### Work to complete
Filter the listing below, please, and copy only the lines with the word "website".

### Task data

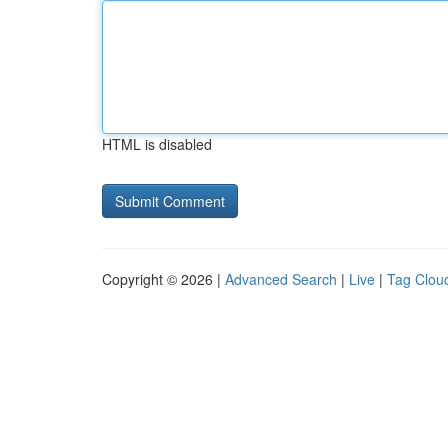
HTML is disabled
Copyright © 2026 |
Advanced Search
|
Live
|
Tag Clou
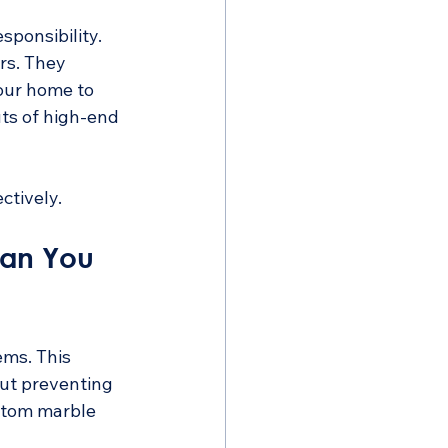
ponsibility. 
rs. They 
your home to 
ts of high-end 
ctively.
an You 
ms. This 
bout preventing 
stom marble 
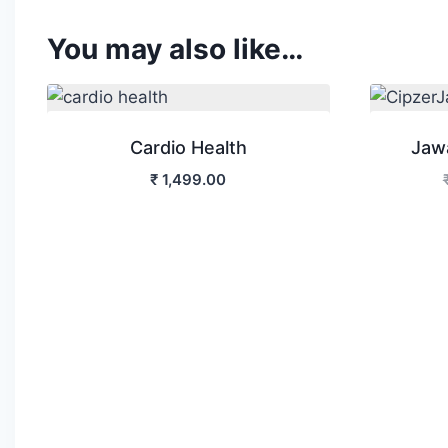
You may also like…
Cardio Health
Jaw
₹
1,499.00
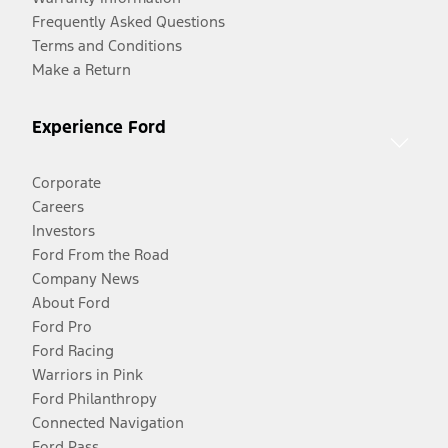
Frequently Asked Questions
Terms and Conditions
Make a Return
Experience Ford
Corporate
Careers
Investors
Ford From the Road
Company News
About Ford
Ford Pro
Ford Racing
Warriors in Pink
Ford Philanthropy
Connected Navigation
Ford Pass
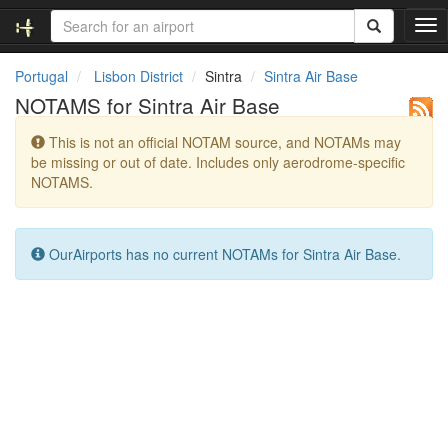
T
o
g
Portugal
Lisbon District
Sintra
Sintra Air Base
g
NOTAMS for Sintra Air Base
l
e
This is not an official NOTAM source, and NOTAMs may
n
be missing or out of date. Includes only aerodrome-specific
a
NOTAMS.
v
i
g
a
OurAirports has no current NOTAMs for Sintra Air Base.
t
i
o
n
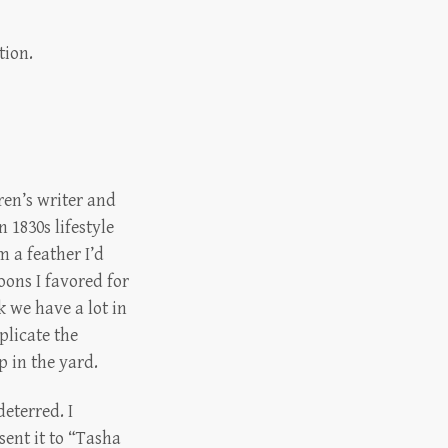
tion.
dren’s writer and
 1830s lifestyle
m a feather I’d
oons I favored for
 we have a lot in
plicate the
 in the yard.
eterred. I
sent it to “Tasha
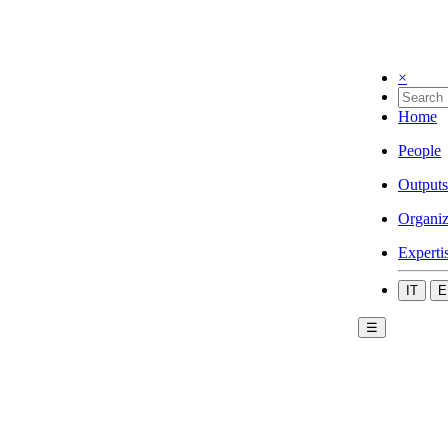
×
Home
People
Outputs
Organiz
Experti
IT
E
☰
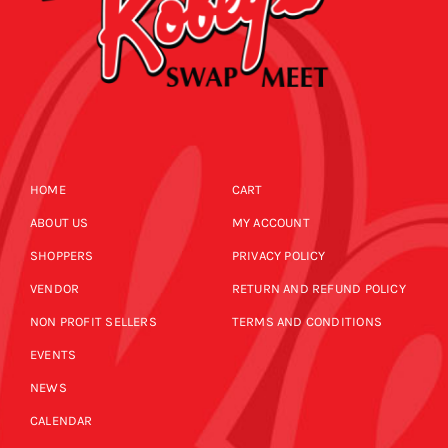
HOME
CART
ABOUT US
MY ACCOUNT
SHOPPERS
PRIVACY POLICY
VENDOR
RETURN AND REFUND POLICY
NON PROFIT SELLERS
TERMS AND CONDITIONS
EVENTS
NEWS
CALENDAR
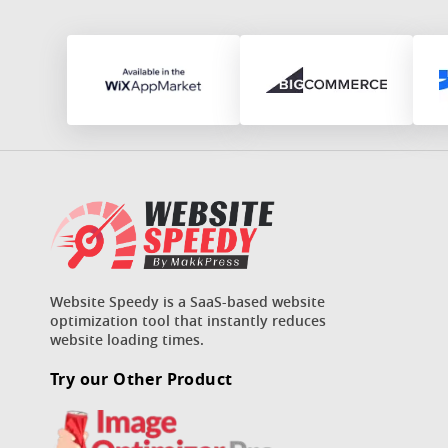
Website Speedy is a SaaS-based website
optimization tool that instantly reduces
website loading times.
Try our Other Product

### Result of the task
Website Speedy is a SaaS-based website
website loading times.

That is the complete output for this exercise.